Malagasy Rain

I was studying permutations earlier this morning and I noticed 2 things concerning situations (the latter of which might be stated already).

Case 1:
When you have x things taken x-1 at a time (e. g. P(7,6) or P(9,8)), the total number of permutations will always be x!.

Ex:
Total permutations of 10 things taken 9 at a time.
P(10, 9) = 10!/(10-9)!
=10!/1!
=10!
=3628800
P(10, 9)=10!

Case 2 (the latter): When you have x things taken 1 at a time (e.g. P(5, 1) or P(2, 1)), the total number of permutations will always be x.

Ex:
Total permutations of 5 things taken 1 at a time.
P(5, 1) = 5!/(5-1)!
= 5!/4!
= 5*(4!/4!)
= 5*1
=5

P(5, 1) = 5

Pretty perceptive, huh?

nermal

Think it through. Let's say you and I are sitting across a table with x marbles on it.
You take 1 marble, leaving me x-1 marbles. First permutation.
You replace that marble, and take another, leaving me a different set of x-1 marbles.
Now, it's obvious that you will be able to pull exactly x different marbles.
So at this point, it should be obvious that you will, in doing so, leave me exactly x different permutations of x-1 marbles.

Yes, very perceptive.

Ed

pmurray

Case 1 is to be expected because once you have taken x-1 items, there's only one way to take the remaining one.

But yes, I think I know what you mean. It's amazing how the same answer drops out of verbal reasoning like the above as comes out of mechanically doing the equations. Truth has no loopholes (unlike certain religious texts I might mention).

Malagasy Rain

Concerning combinations, the total combinations of x things taken one at a time is always x.

Ex:
Combinations of 4 things taken 1 at a time.

C(4, 1) = 4!/1!(3!) = 4

P(x, 1) = C(x, 1) = C(x, x)

Anyone else notice that?

Principia

Try this. C(n, r) = n*(n-1)*(n-2)*...*(n-r+1) / [r * (r-1) * (r-2) *... *1] is always an integer, so long as n and r are non-negative integers, and n >= r. Why must that be?
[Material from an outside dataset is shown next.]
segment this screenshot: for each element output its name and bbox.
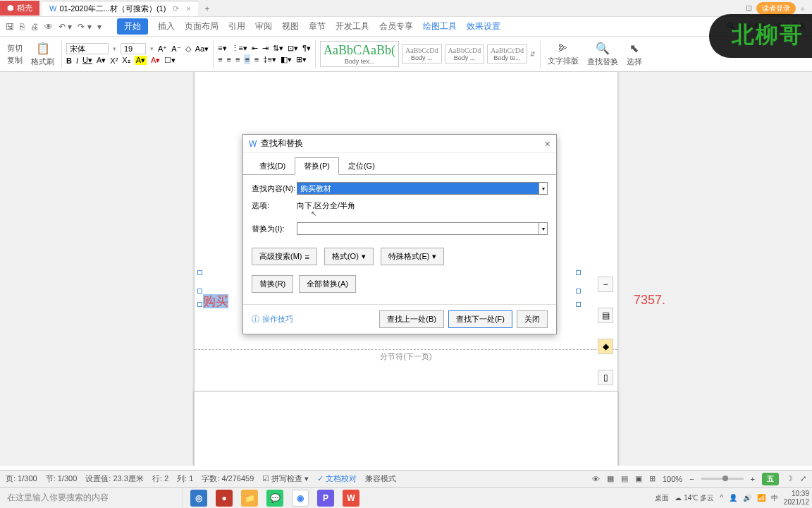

EDIT: let me clarify. If I just gave you the following -- n*(n-1)*(n-2)*...*(n-r+1) / [r * (r-1) * (r-2) *... *1] how would you deduce with the given constraints on n and r that it would always result in an integer?

nermal

I need to get my text and look, but I'm betting you can factor all the r, r-1, r-2 etc out of the numerator and cancel leaving a 1 in the denominator. It's been a while since I've played with this.

Ed

Quantum Ninja

How about this:

The total combinations of x things taken n at a time is always equal to the total combinations of x things taken (x - n) at a time.

C(x, n) = C(x, x - n)

For example:
C(5, 2) = C (5, 3)

It's easy to see why this is true.

If I have five different colored marbles, and you take a combination of two from me, you leave me with a combination of three. For each combination of two that you take, there is a corresponding combination of three that I will be left with. Or if I have 100 marbles and you take combinations of three, for each combination you take, there will be a corresponding combination of 97 that I'm left with.

Actually, this is not true unless x=1.

P(x,1) = C(x,1) is true... you're good so far.

But C(x,x) is always equal to 1. P(x,1) and C(x,1) are always equal to x. Hence, your equality does not always hold.

Malagasy Rain

Damn. And I had my mathematical momentum going.